İlçeye bağlı Kalegüney Mahallesi, Dereiçi mevkiinde gelişen teknolojiye direnen 400 yıllık su değirmeninin gövdesindeki ahşap yapı, zamanla çürüyüp, hasar gördü.
Mahalle sakinleri, verimli un öğütemez hale gelen değirmeni yeniden faaliyete almak için restorasyon ve onarım çalışması başlattı.
Hummalı çalışmalarla, duvarlarının sıvanması yanı sıra çark ve su tutma havuzu ile ahşap yapıyı yenileyen mahalleli, su değirmenini yeniden kullanır hale getirmeyi başardı.
Değirmen, dualar ve kurdele kesimiyle hizmete açıldı.
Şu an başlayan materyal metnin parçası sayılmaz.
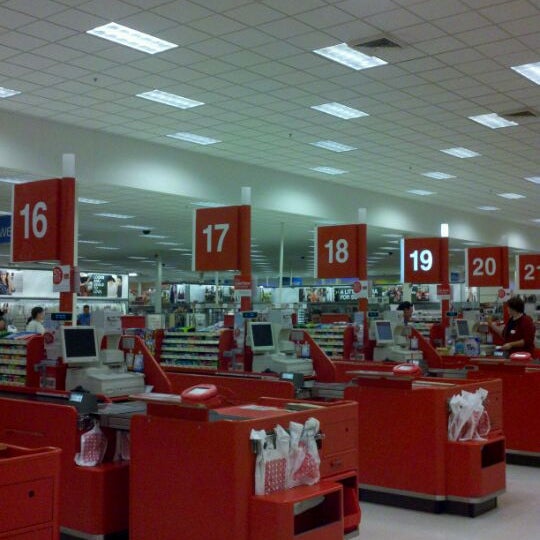 You are a GUI agent. You are given a task and a screenshot of the screen. Output one action in this format:
    pyautogui.click(x=<x>, y=<y>)
    Task: Click on the ceiling lights
    Image resolution: width=540 pixels, height=540 pixels.
    Given the screenshot: What is the action you would take?
    pyautogui.click(x=175, y=103) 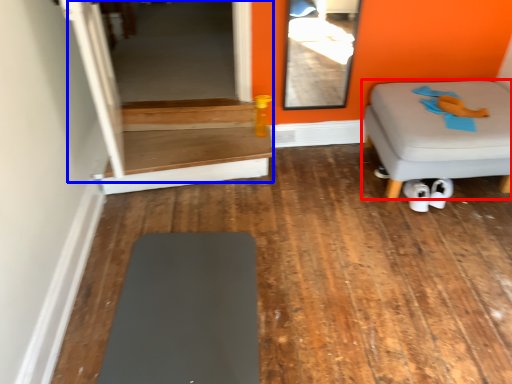 Question: Which object is further to the camera taking this photo, furniture (highlighted by a red box) or glass door (highlighted by a blue box)?

Choices:
 (A) furniture
 (B) glass door

Answer: (B) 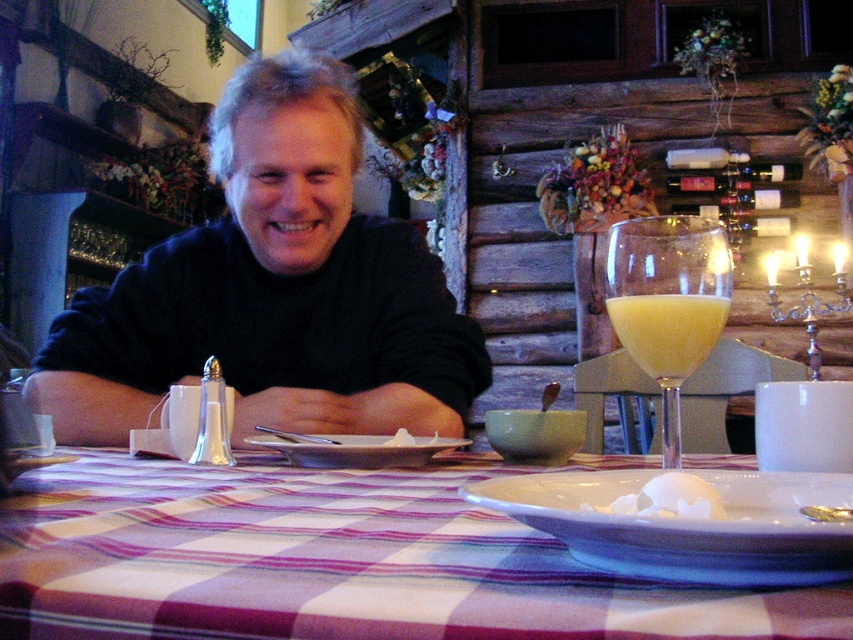 Is yellow translucent wine glass at right smaller than white matte plate at center?

No, yellow translucent wine glass at right is not smaller than white matte plate at center.

Does yellow translucent wine glass at right appear on the left side of white matte plate at center?

In fact, yellow translucent wine glass at right is to the right of white matte plate at center.

Between point (648, 259) and point (262, 435), which one is positioned in front?

Point (648, 259) is in front.

You are a GUI agent. You are given a task and a screenshot of the screen. Output one action in this format:
    pyautogui.click(x=<x>, y=<y>)
    Task: Click on the yellow translucent wine glass at right
    
    Given the screenshot: What is the action you would take?
    pyautogui.click(x=668, y=301)

Is plaid fabric at center taller than white matte plate at center?

Yes.

Is point (466, 621) farther from camera compared to point (409, 458)?

No, (466, 621) is closer to viewer.

Is point (543, 563) closer to viewer compared to point (316, 449)?

That is True.

The width and height of the screenshot is (853, 640). Find the location of `plaid fabric at center`. plaid fabric at center is located at coordinates (335, 560).

Is white matte plate at center smaller than white creamy egg at center?

No, white matte plate at center is not smaller than white creamy egg at center.

Does white matte plate at center come in front of white creamy egg at center?

No, it is behind white creamy egg at center.

Describe the element at coordinates (357, 451) in the screenshot. This screenshot has width=853, height=640. I see `white matte plate at center` at that location.

Locate an element on the screen. white matte plate at center is located at coordinates (357, 451). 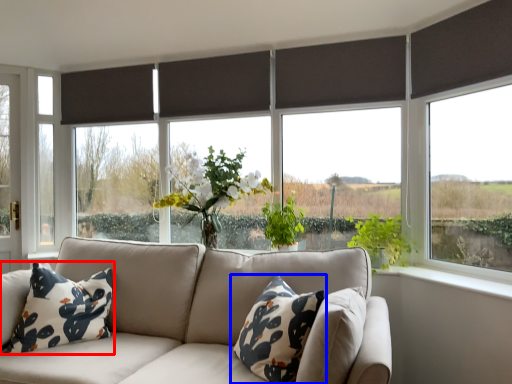 Question: Among these objects, which one is nearest to the camera, pillow (highlighted by a red box) or pillow (highlighted by a blue box)?

Choices:
 (A) pillow
 (B) pillow

Answer: (B) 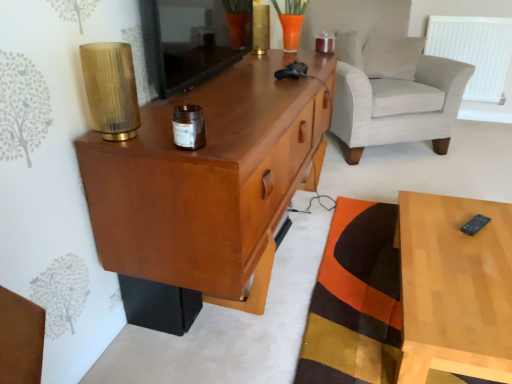 This screenshot has width=512, height=384. Find the location of `free spot to the right of brown glass jar at center, which appears as the first candle holder when viewed from the left`. free spot to the right of brown glass jar at center, which appears as the first candle holder when viewed from the left is located at coordinates (236, 139). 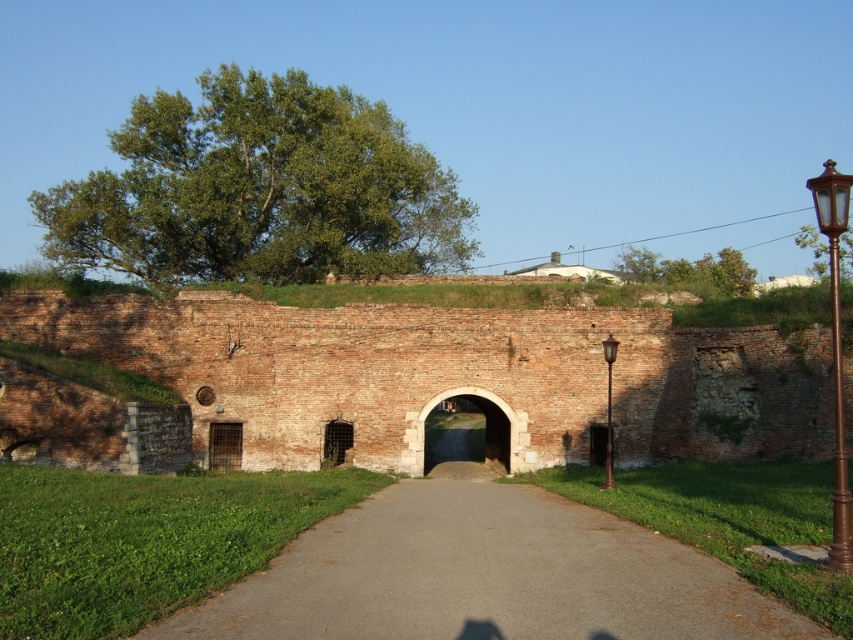 Which is in front, point (193, 296) or point (834, 204)?

Point (834, 204) is in front.

Is brown brick wall at center wider than brown polished metal lamp post at right?

No, brown brick wall at center is not wider than brown polished metal lamp post at right.

Which is in front, point (647, 416) or point (820, 182)?

Point (820, 182) is more forward.

Identify the location of brown brick wall at center. (450, 378).

Does smooth stone archway at center have a lesser height compared to bronze/golden lamppost at right?

Indeed, smooth stone archway at center has a lesser height compared to bronze/golden lamppost at right.

Is smooth stone archway at center in front of bronze/golden lamppost at right?

No, it is behind bronze/golden lamppost at right.

Which is in front, point (422, 417) or point (602, 340)?

Point (422, 417)

Find the location of `smooth stone archway at center`. smooth stone archway at center is located at coordinates (485, 428).

Find the location of a particular element. This screenshot has height=640, width=853. brown brick wall at center is located at coordinates (450, 378).

Between brown brick wall at center and bronze/golden lamppost at right, which one has less height?

bronze/golden lamppost at right

Locate an element on the screen. brown brick wall at center is located at coordinates (450, 378).

Locate an element on the screen. Image resolution: width=853 pixels, height=640 pixels. brown brick wall at center is located at coordinates (450, 378). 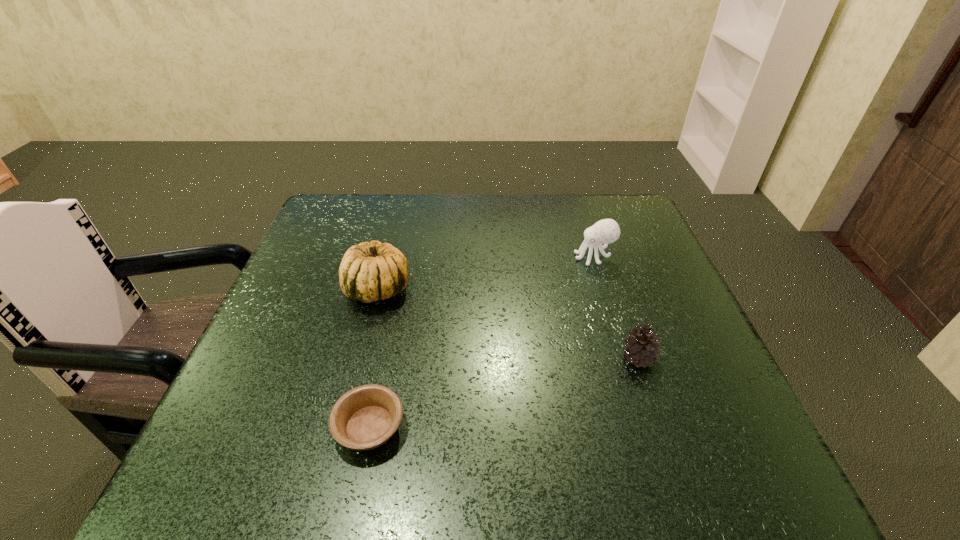 The height and width of the screenshot is (540, 960). In order to click on vacant space located 0.180m on the left of the second nearest object in this screenshot , I will do `click(530, 357)`.

Locate an element on the screen. Image resolution: width=960 pixels, height=540 pixels. vacant space located 0.200m on the back of the shortest object is located at coordinates (393, 318).

Identify the location of object that is at the near edge. The height and width of the screenshot is (540, 960). (365, 417).

I want to click on object present at the left edge, so click(x=369, y=272).

The height and width of the screenshot is (540, 960). Identify the location of octopus present at the right edge. (606, 231).

The image size is (960, 540). In order to click on pinecone situated at the right edge in this screenshot , I will do `click(643, 348)`.

Where is `vacant space at the far edge`? This screenshot has height=540, width=960. vacant space at the far edge is located at coordinates [x=400, y=197].

In the image, there is a desktop. At what (x,y) coordinates should I click in order to perform the action: click on vacant space at the near edge. Please return your answer as a coordinate pair (x, y). This screenshot has width=960, height=540. Looking at the image, I should click on (540, 463).

Image resolution: width=960 pixels, height=540 pixels. Identify the location of vacant region at the left edge of the desktop. (306, 321).

Find the location of `vacant space at the right edge of the desktop`. vacant space at the right edge of the desktop is located at coordinates (650, 280). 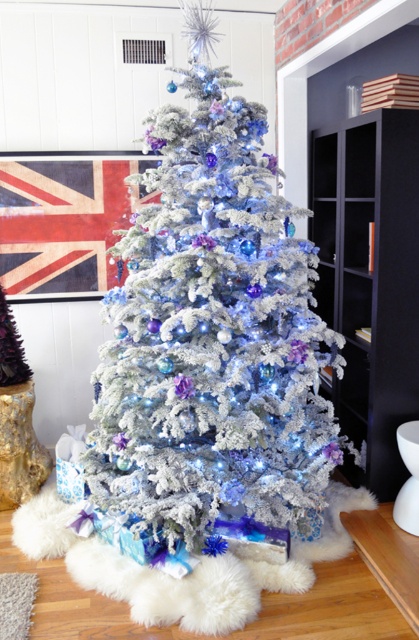 Is frosted white christmas tree at center shorter than black matte bookshelf at right?

No, frosted white christmas tree at center is not shorter than black matte bookshelf at right.

Is frosted white christmas tree at center to the right of black matte bookshelf at right from the viewer's perspective?

Incorrect, frosted white christmas tree at center is not on the right side of black matte bookshelf at right.

Between point (167, 186) and point (383, 464), which one is positioned behind?

Positioned behind is point (383, 464).

What are the coordinates of `frosted white christmas tree at center` in the screenshot? It's located at (214, 340). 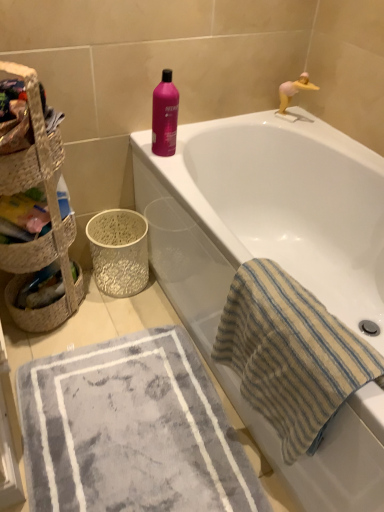 Image resolution: width=384 pixels, height=512 pixels. I want to click on vacant area that lies in front of pink glossy bottle at upper center, so (x=173, y=168). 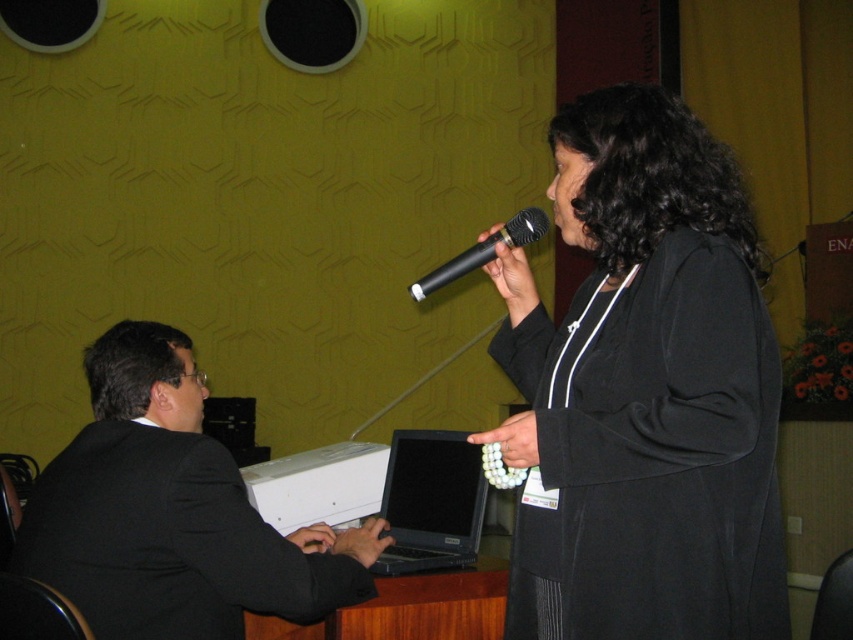 Question: Considering the relative positions of black matte jacket at upper right and black suit at left in the image provided, where is black matte jacket at upper right located with respect to black suit at left?

Choices:
 (A) left
 (B) right

Answer: (B)

Question: Is black suit at left wider than black matte microphone at upper center?

Choices:
 (A) no
 (B) yes

Answer: (B)

Question: Is black matte jacket at upper right closer to camera compared to black suit at left?

Choices:
 (A) yes
 (B) no

Answer: (A)

Question: Which object appears closest to the camera in this image?

Choices:
 (A) black matte jacket at upper right
 (B) black matte microphone at upper center
 (C) black suit at left
 (D) black matte laptop at lower center

Answer: (A)

Question: Which is nearer to the black matte jacket at upper right?

Choices:
 (A) black matte microphone at upper center
 (B) black suit at left
 (C) black matte laptop at lower center

Answer: (A)

Question: Considering the real-world distances, which object is closest to the black suit at left?

Choices:
 (A) black matte jacket at upper right
 (B) black matte laptop at lower center

Answer: (B) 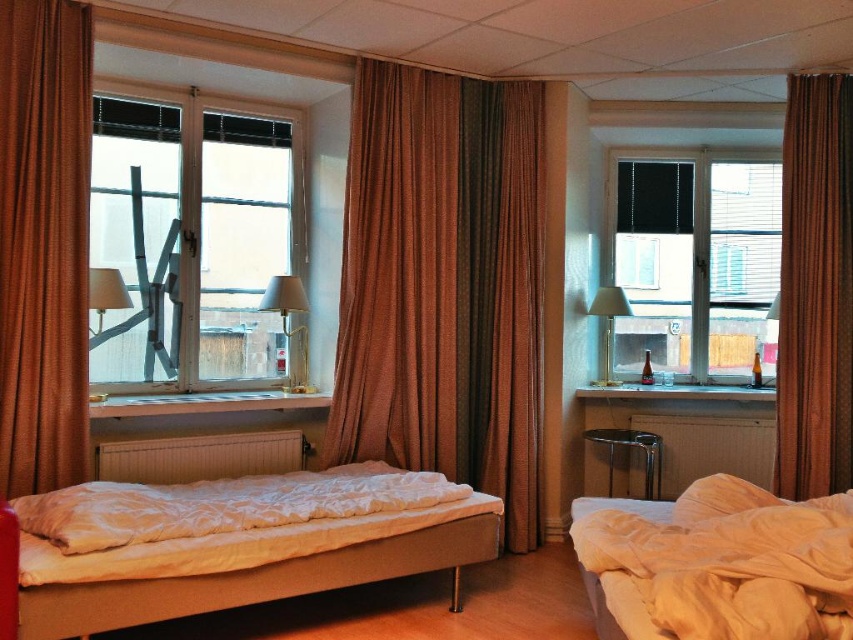 Question: Can you confirm if white fabric bed at left is bigger than white soft pillow at lower right?

Choices:
 (A) yes
 (B) no

Answer: (A)

Question: Based on their relative distances, which object is farther from the brown textured curtain at center?

Choices:
 (A) metallic gold table lamp at right
 (B) white soft bed at lower right

Answer: (B)

Question: Is white fabric bed at left closer to camera compared to brown textured curtain at right?

Choices:
 (A) yes
 (B) no

Answer: (A)

Question: Where is clear glass window at left located in relation to matte glass lamp at center in the image?

Choices:
 (A) left
 (B) right

Answer: (A)

Question: Which of the following is the closest to the observer?

Choices:
 (A) white soft pillow at lower right
 (B) white fabric bed at left
 (C) white soft bed at lower right

Answer: (C)

Question: Which object is the farthest from the matte glass lamp at center?

Choices:
 (A) clear glass window at left
 (B) brown textured curtain at right
 (C) white soft bed at lower right
 (D) white fabric bed at left

Answer: (B) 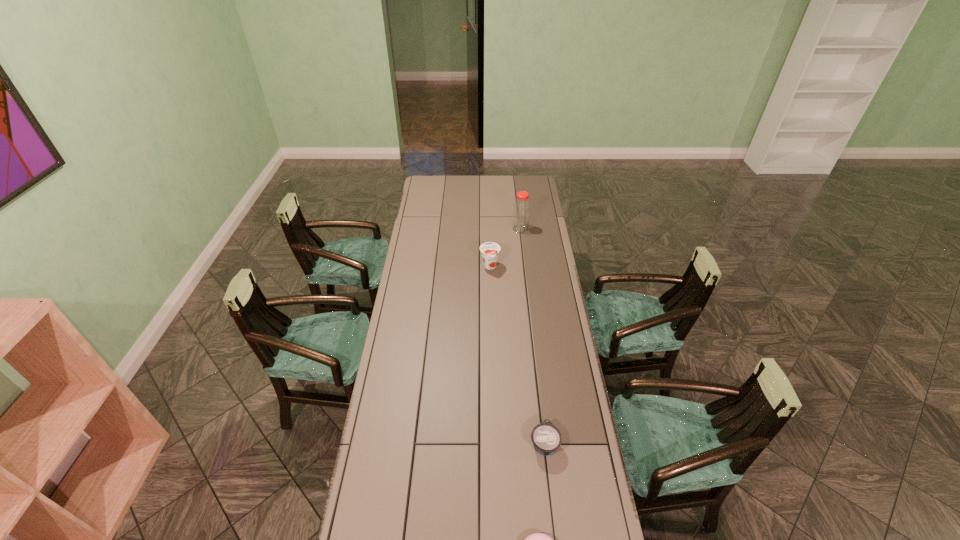 Locate which object ranks second in proximity to the nearest object. Please provide its 2D coordinates. Your answer should be formatted as a tuple, i.e. [(x, y)], where the tuple contains the x and y coordinates of a point satisfying the conditions above.

[(489, 250)]

In order to click on object that is the second nearest to the nearest object in this screenshot , I will do (489, 250).

The width and height of the screenshot is (960, 540). What are the coordinates of `vacant space that satisfies the following two spatial constraints: 1. on the front side of the farther yogurt; 2. on the left side of the second nearest object` in the screenshot? It's located at (494, 444).

Find the location of a particular element. vacant point that satisfies the following two spatial constraints: 1. on the back side of the tallest object; 2. on the left side of the shorter yogurt is located at coordinates (520, 228).

Identify the location of blank space that satisfies the following two spatial constraints: 1. on the back side of the tallest object; 2. on the right side of the shorter yogurt. This screenshot has width=960, height=540. coord(520,228).

Identify the location of free space in the image that satisfies the following two spatial constraints: 1. on the back side of the tallest object; 2. on the left side of the taller yogurt. This screenshot has height=540, width=960. (489, 228). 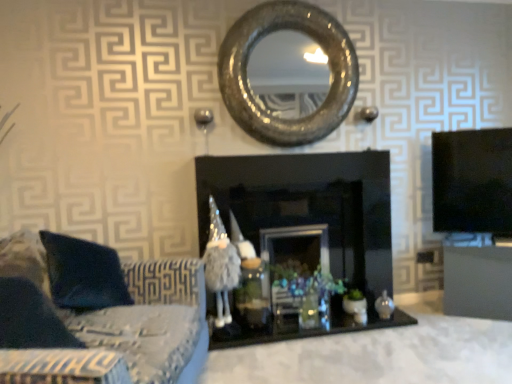 Question: Does shiny metallic mirror at center appear on the right side of black glossy fireplace at center?

Choices:
 (A) yes
 (B) no

Answer: (B)

Question: Is shiny metallic mirror at center beside black glossy fireplace at center?

Choices:
 (A) yes
 (B) no

Answer: (B)

Question: Could you tell me if shiny metallic mirror at center is turned towards black glossy fireplace at center?

Choices:
 (A) yes
 (B) no

Answer: (B)

Question: From the image's perspective, is shiny metallic mirror at center below black glossy fireplace at center?

Choices:
 (A) no
 (B) yes

Answer: (A)

Question: Does shiny metallic mirror at center contain black glossy fireplace at center?

Choices:
 (A) no
 (B) yes

Answer: (A)

Question: Can you confirm if shiny metallic mirror at center is taller than black glossy fireplace at center?

Choices:
 (A) yes
 (B) no

Answer: (B)

Question: Is black glossy fireplace at center directly adjacent to fuzzy fabric wizard at center?

Choices:
 (A) no
 (B) yes

Answer: (A)

Question: Could fuzzy fabric wizard at center be considered to be inside black glossy fireplace at center?

Choices:
 (A) yes
 (B) no

Answer: (A)

Question: Does black glossy fireplace at center appear on the left side of fuzzy fabric wizard at center?

Choices:
 (A) yes
 (B) no

Answer: (B)

Question: Would you consider black glossy fireplace at center to be distant from fuzzy fabric wizard at center?

Choices:
 (A) yes
 (B) no

Answer: (B)

Question: Is black glossy fireplace at center behind fuzzy fabric wizard at center?

Choices:
 (A) yes
 (B) no

Answer: (B)

Question: Does black glossy fireplace at center have a greater height compared to fuzzy fabric wizard at center?

Choices:
 (A) no
 (B) yes

Answer: (B)

Question: Is suede-like fabric couch at lower left oriented away from fuzzy fabric wizard at center?

Choices:
 (A) no
 (B) yes

Answer: (A) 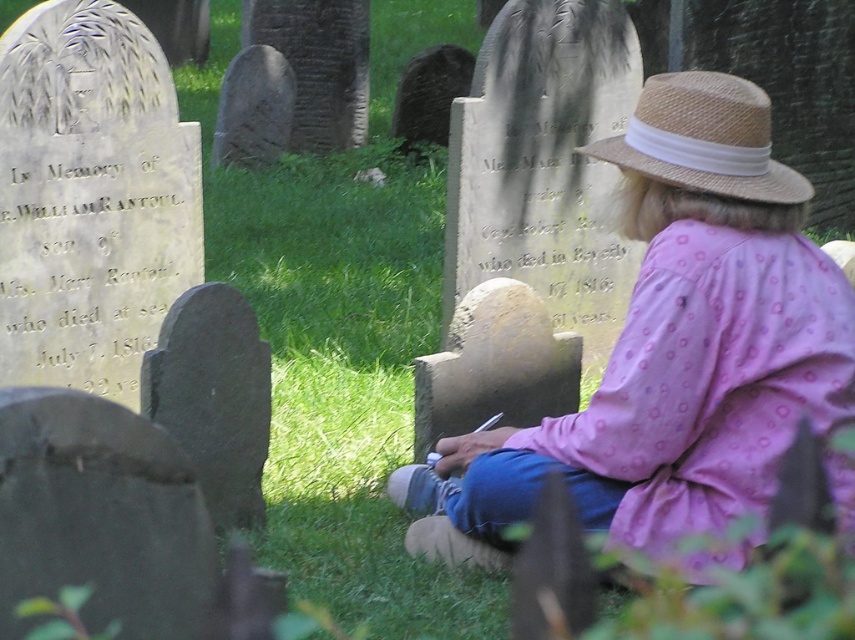 You are a photographer trying to capture both the pink dotted shirt at center and the straw hat at upper right in a single frame. Since you want to ensure both are visible, which object should you focus on to maintain clarity, considering their sizes?

The pink dotted shirt at center is bigger than the straw hat at upper right, so focusing on the pink dotted shirt at center would ensure both are visible as it occupies more space in the frame.

You are a photographer taking a picture of the pink dotted shirt at center and the straw hat at upper right. To ensure both are in frame, should you adjust your camera to the left or right?

The pink dotted shirt at center is to the left of the straw hat at upper right, so you should adjust your camera to the left to include both in the frame.

You are a photographer trying to capture the pink dotted shirt at center and the straw hat at upper right in the same frame. Which object should you zoom in on to ensure both are visible without cropping?

The pink dotted shirt at center has a larger width than the straw hat at upper right, so you should zoom in on the straw hat at upper right to include both objects in the frame. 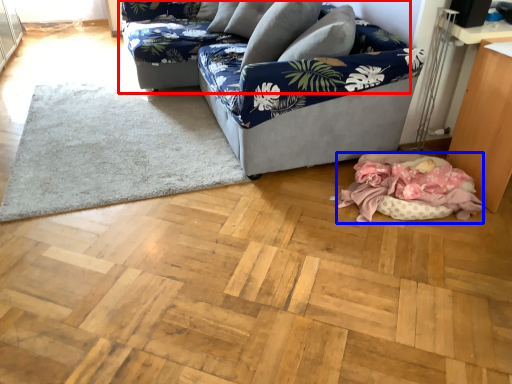 Question: Among these objects, which one is nearest to the camera, studio couch (highlighted by a red box) or blanket (highlighted by a blue box)?

Choices:
 (A) studio couch
 (B) blanket

Answer: (B)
Kalın ya da ince mısır unu elde edilebilecek
Yenilenen değirmenin çarkı, çiftçilerin, mısırlarını öğütüp, un haline gelmesi için yeniden dönmeye başladı. Yapılan tadilatla mısırların özel dizayn edilen ahşap dümen sayesinde talebe göre kalın veya ince öğütülmesi de sağlandı.
Karadeniz yemeklerinin vazgeçilmezi olan mısır ununun daha leziz olmasında taş değirmenlerin önemini vurgulayan yöre halkı, bu sayede atalarından kalan mirasa da sahip çıkmış olduklarını belirtti.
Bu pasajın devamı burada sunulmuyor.